Task prompt -
I'd like the entries that follow repeated exactly, with the pictures left out.

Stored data
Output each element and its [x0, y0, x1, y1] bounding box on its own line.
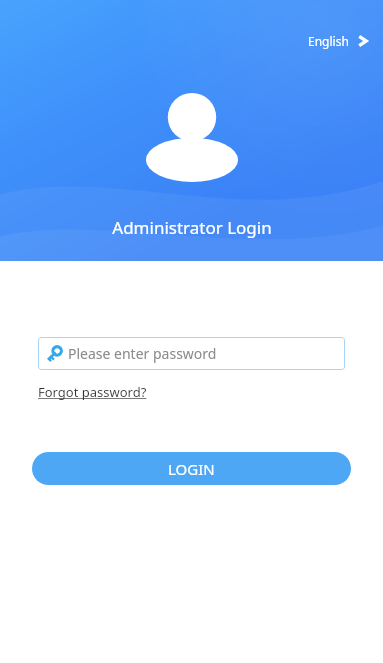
other: Password: [45, 345, 63, 363]
button[interactable]: LOGIN: [32, 452, 351, 485]
staticText: Forgot password?: [38, 383, 147, 401]
staticText: English: [308, 33, 349, 49]
staticText: LOGIN: [168, 459, 215, 479]
staticText: Administrator Login: [112, 216, 272, 239]
button[interactable]: Password: [38, 337, 345, 370]
button[interactable]: Forgot password?: [38, 383, 147, 401]
staticText: Please enter password: [68, 344, 217, 363]
button[interactable]: Change language, English: [301, 28, 375, 54]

Answer to the problem -
Output each element and its [x0, y0, x1, y1] bounding box on its own line.
other: Password: [45, 345, 63, 363]
button[interactable]: LOGIN: [32, 452, 351, 485]
staticText: Forgot password?: [38, 383, 147, 401]
staticText: English: [308, 33, 349, 49]
staticText: LOGIN: [168, 459, 215, 479]
staticText: Administrator Login: [112, 216, 272, 239]
button[interactable]: Password: [38, 337, 345, 370]
button[interactable]: Forgot password?: [38, 383, 147, 401]
staticText: Please enter password: [68, 344, 217, 363]
button[interactable]: Change language, English: [301, 28, 375, 54]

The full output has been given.